After Casey’s death, Jean had his body shipped to a funeral home in Montreal against the children’s wishes. The children then began pursuing an elder abuse complaint against Jean, claiming that her actions, namely moving Casey from his Santa Monica home to facilities in Las Vegas and then Gig Harbor, Wash. without informing the children, caused him to develop an infection, which hastened his demise. The location of Casey’s body is currently unknown.

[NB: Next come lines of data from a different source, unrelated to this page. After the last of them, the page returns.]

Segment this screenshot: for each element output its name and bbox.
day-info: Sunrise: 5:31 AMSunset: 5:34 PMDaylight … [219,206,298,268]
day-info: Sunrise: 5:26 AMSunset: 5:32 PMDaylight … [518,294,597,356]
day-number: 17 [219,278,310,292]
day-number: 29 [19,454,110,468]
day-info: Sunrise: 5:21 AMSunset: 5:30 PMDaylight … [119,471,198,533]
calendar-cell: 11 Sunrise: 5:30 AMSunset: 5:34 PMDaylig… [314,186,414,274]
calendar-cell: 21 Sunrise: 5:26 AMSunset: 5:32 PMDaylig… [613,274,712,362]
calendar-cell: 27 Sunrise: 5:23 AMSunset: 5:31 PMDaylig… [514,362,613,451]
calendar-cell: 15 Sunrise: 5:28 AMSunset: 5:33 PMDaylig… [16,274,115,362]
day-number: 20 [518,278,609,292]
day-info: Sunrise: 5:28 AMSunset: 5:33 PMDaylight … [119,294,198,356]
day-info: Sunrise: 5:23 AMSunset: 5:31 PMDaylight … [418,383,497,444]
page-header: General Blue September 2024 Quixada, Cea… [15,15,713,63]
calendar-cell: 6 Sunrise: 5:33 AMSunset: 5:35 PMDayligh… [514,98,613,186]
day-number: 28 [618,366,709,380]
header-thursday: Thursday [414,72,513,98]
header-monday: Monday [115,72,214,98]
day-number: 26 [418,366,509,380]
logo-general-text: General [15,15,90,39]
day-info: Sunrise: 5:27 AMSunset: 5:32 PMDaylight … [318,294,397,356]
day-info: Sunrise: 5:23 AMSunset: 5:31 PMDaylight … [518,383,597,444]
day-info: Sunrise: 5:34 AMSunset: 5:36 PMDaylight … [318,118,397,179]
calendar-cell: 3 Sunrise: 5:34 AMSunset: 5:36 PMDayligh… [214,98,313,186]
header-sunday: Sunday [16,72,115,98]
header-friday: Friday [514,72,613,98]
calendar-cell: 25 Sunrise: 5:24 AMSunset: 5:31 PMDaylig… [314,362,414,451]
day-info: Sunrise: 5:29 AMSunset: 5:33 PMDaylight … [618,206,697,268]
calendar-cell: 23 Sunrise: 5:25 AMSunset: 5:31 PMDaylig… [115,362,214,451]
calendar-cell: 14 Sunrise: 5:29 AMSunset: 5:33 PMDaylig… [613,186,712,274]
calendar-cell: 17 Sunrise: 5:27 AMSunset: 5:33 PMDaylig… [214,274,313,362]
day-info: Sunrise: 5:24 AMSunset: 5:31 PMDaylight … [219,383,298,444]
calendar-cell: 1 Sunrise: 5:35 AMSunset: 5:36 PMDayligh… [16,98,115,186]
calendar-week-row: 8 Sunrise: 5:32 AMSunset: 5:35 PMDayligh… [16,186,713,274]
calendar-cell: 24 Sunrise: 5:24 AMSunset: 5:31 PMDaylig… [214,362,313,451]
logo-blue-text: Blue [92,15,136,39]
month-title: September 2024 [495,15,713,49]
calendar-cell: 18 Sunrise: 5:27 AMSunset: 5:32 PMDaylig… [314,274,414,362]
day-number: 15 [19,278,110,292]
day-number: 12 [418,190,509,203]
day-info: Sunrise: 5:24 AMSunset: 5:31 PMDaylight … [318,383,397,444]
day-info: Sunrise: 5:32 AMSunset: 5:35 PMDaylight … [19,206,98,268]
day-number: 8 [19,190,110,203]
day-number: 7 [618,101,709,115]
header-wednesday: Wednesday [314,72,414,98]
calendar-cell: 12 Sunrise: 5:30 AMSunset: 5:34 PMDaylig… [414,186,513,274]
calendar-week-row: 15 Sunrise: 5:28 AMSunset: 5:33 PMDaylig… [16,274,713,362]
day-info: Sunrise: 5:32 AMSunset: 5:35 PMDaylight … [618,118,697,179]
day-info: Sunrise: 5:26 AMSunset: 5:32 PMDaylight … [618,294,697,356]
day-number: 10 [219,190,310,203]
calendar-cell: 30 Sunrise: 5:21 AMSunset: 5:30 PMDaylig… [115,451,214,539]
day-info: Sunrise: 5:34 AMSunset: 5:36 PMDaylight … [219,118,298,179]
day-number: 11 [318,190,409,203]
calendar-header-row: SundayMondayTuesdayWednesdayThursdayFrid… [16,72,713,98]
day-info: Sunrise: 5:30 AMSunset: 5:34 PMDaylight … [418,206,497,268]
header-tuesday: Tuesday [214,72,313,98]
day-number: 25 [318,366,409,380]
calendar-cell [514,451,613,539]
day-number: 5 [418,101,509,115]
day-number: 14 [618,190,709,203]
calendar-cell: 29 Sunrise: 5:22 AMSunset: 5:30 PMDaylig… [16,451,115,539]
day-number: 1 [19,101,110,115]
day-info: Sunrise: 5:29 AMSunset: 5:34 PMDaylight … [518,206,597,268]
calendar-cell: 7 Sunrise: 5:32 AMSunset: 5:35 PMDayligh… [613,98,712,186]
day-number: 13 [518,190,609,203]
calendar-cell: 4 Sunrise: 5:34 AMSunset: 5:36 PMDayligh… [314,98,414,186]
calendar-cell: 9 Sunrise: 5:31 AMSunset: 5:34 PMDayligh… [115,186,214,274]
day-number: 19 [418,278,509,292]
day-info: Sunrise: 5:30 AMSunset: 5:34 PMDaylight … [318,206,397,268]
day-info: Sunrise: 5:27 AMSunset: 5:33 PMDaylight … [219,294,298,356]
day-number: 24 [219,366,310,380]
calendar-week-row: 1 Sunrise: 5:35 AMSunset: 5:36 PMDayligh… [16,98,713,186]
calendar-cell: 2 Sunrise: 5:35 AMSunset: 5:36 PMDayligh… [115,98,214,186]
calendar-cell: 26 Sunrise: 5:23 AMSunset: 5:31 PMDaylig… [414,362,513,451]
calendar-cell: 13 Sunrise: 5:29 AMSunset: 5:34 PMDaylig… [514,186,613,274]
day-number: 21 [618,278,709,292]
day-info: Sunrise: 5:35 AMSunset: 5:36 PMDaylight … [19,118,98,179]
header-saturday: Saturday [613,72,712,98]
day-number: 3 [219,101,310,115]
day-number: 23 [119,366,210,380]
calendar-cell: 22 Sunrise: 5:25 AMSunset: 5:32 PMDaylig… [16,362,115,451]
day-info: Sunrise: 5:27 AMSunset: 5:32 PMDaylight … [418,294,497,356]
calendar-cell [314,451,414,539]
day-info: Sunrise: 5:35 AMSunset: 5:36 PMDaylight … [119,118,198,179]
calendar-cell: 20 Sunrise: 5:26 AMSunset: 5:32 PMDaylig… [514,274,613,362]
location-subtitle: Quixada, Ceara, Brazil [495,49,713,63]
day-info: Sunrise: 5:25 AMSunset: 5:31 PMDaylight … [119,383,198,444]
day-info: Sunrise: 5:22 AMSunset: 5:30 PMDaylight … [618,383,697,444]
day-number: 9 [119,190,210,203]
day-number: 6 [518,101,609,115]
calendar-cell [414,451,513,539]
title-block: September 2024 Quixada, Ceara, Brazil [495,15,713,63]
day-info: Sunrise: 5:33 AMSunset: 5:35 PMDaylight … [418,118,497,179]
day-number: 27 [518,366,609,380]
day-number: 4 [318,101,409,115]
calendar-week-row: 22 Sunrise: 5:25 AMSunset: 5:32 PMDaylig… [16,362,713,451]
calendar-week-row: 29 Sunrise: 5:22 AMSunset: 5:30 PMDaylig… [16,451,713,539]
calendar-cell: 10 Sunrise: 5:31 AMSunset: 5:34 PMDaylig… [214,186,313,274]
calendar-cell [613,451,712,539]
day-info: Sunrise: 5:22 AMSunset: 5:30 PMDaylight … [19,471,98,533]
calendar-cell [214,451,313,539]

Though this is a particularly extreme and unusually public example, disagreements over the care of elderly and recently deceased loved ones are all too common. It’s important not only to draft the appropriate documents, such as powers of attorney and advance healthcare directives (which Kasem had) but also to ensure that everyone involved is aware of the documents and on the same page regarding the elder’s wishes. As advisors, we can never completely guarantee that familial conflict won’t arise, but we can work to ensure, through careful drafting and encouraging client communication, that it’s resolved as quickly as possible if it does.